Gray and his wife, Marie, started the company in a San Fernando Valley garage in 1962 on a romantic whim. Marie Hermann, a model who used the surname St. John professionally, wanted to raise money for a Hawaiian honeymoon, the story goes. She persuaded her fiance, Gray, who was an apparel salesman, to show a sample of a dress she designed and knit to a store buyer, thinking she might sell 20. Gray returned with orders for almost 200.
The couple married later that year, having almost accidentally launched a business that would grow into a global luxury brand.
Gray was born in Minnesota in 1925, but moved early in life to Southern California, where his father worked on movie special effects and his mother was a homemaker.
Gray earned a bachelor's degree at USC and intended to go to law school until a summer job with a friend's father lured him into the apparel business, his wife said.
The couple's fledgling enterprise did $92,000 in sales its first year, and by the early 1970s annual sales topped $1 million. In 1972, the Grays moved the company from Los Angeles to Irvine.
"We did every aspect of the work," Robert Gray recalled in a 2000 interview with The Times. "I used to be the shipping clerk, while she ran the factories; I did the selling, she did the designing. It was very easy for us to be very hands-on.
"I could certainly over the years be accused of overmanaging," he said. "But that's just the way I've managed the business."

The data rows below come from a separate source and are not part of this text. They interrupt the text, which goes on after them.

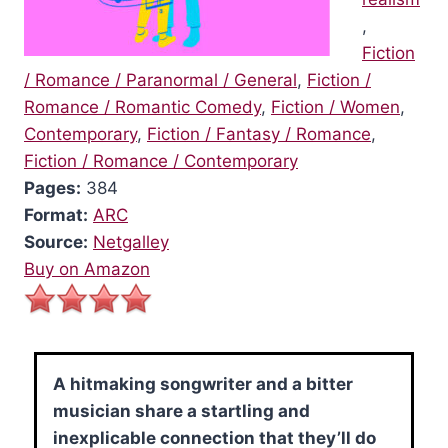
,
Fiction
/ Romance / Paranormal / General
,
Fiction /
Romance / Romantic Comedy
,
Fiction / Women
,
Contemporary
,
Fiction / Fantasy / Romance
,
Fiction / Romance / Contemporary
Pages:
384
Format:
ARC
Source:
Netgalley
Buy on Amazon
A hitmaking songwriter and a bitter
musician share a startling and
inexplicable connection that they’ll do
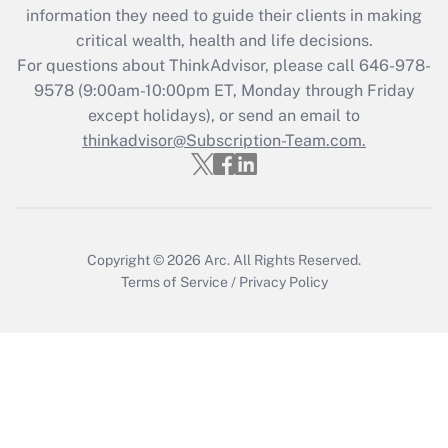
information they need to guide their clients in making
during 2020 and 2021?
critical wealth, health and life decisions.
Get Answer
For questions about ThinkAdvisor, please call
646-978-
9578
(9:00am-10:00pm ET, Monday through Friday
except holidays), or send an email to
Recently Updated Q&As
Who must file a return?
thinkadvisor@Subscription-Team.com.
Get Answer
Copyright © 2026
Arc.
All Rights Reserved.
Terms of Service
/
Privacy Policy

The knit suits, dresses and sportswear meticulously made from the wool of Australian sheep were noted for their quality and Chanel-like timelessness. They were worn by lawyers, businesswomen and top movers and shakers, such as Hillary Rodham Clinton and Madeleine Albright.
The company's annual warehouse sale in Orange County drew women by the hundreds, some camping out overnight for the chance to restock their closets at 70% off.

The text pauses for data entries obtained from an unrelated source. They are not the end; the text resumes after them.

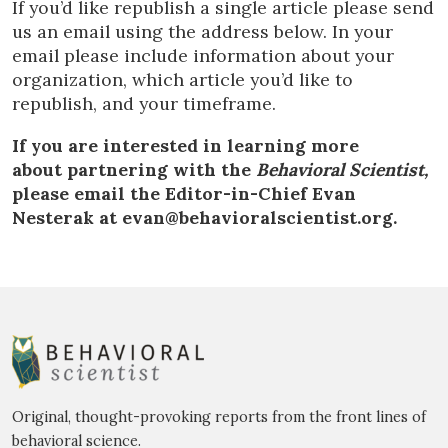
If you’d like republish a single article please send
us an email using the address below. In your
email please include information about your
organization, which article you’d like to
republish, and your timeframe.
If you are interested in learning more
about partnering with the
Behavioral Scientist,
please email the Editor-in-Chief Evan
Nesterak at evan@behavioralscientist.org.
Original, thought-provoking reports from the front lines of
behavioral science.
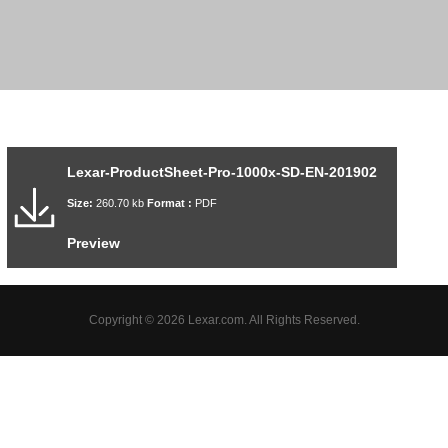
Lexar-ProductSheet-Pro-1000x-SD-EN-201902
Size:
260.70 kb
Format :
PDF
Preview
Copyright © 2026 Lexar.com. All Rights Reserved.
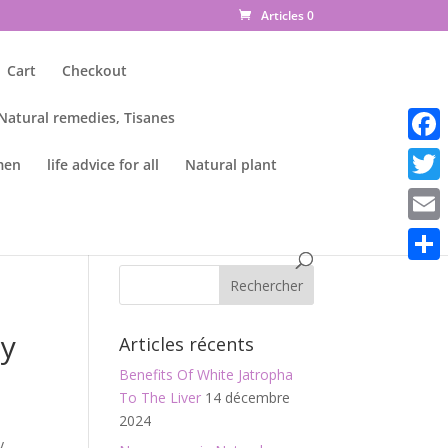
Articles 0
Cart
Checkout
 Natural remedies, Tisanes
Faceb
men
life advice for all
Natural plant
Twitte
Email
Parta
m
ty
Articles récents
Benefits Of White Jatropha
To The Liver
14 décembre
2024
y,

In 1989, the Grays sold a controlling interest in the firm to German luxury brand Escada AG. In 1993, Escada took it public, with Robert Gray remaining as chairman and chief executive.
In 1999, the Grays and Vestar Capital Partners, a private equity firm, bought up all the shares and took the company private again, with Vestar holding the controlling interest.

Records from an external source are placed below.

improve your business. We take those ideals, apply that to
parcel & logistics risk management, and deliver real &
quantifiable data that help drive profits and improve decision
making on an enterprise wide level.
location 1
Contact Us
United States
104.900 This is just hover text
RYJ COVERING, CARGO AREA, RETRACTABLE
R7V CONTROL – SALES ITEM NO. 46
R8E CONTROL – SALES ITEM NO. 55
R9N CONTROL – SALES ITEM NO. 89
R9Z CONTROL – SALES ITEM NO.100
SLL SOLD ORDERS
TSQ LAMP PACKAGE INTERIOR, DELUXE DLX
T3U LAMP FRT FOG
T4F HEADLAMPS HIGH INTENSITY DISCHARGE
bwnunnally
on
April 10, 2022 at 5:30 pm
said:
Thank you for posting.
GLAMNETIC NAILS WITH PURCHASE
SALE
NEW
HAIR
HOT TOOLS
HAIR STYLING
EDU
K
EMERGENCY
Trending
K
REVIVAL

When Gray retired in 2002, St. John had grown from a two-person enterprise to an international label with 4,800 employees and $365 million in annual sales.
Marie Gray and the couple's daughter, Kelly Gray — who had worked at the firm since she was 12, rising to become co-president and creative director and serving as the line's longtime model — ended their day-to-day roles in 2005.
"I'm very proud of the people he touched," Marie Gray said. "And of the company he built and the family he loved."
Besides his wife and daughter, Gray is survived by two sons from a previous marriage, Michael and Guy Gray; six grandchildren; and two great-grandchildren. Services will be private.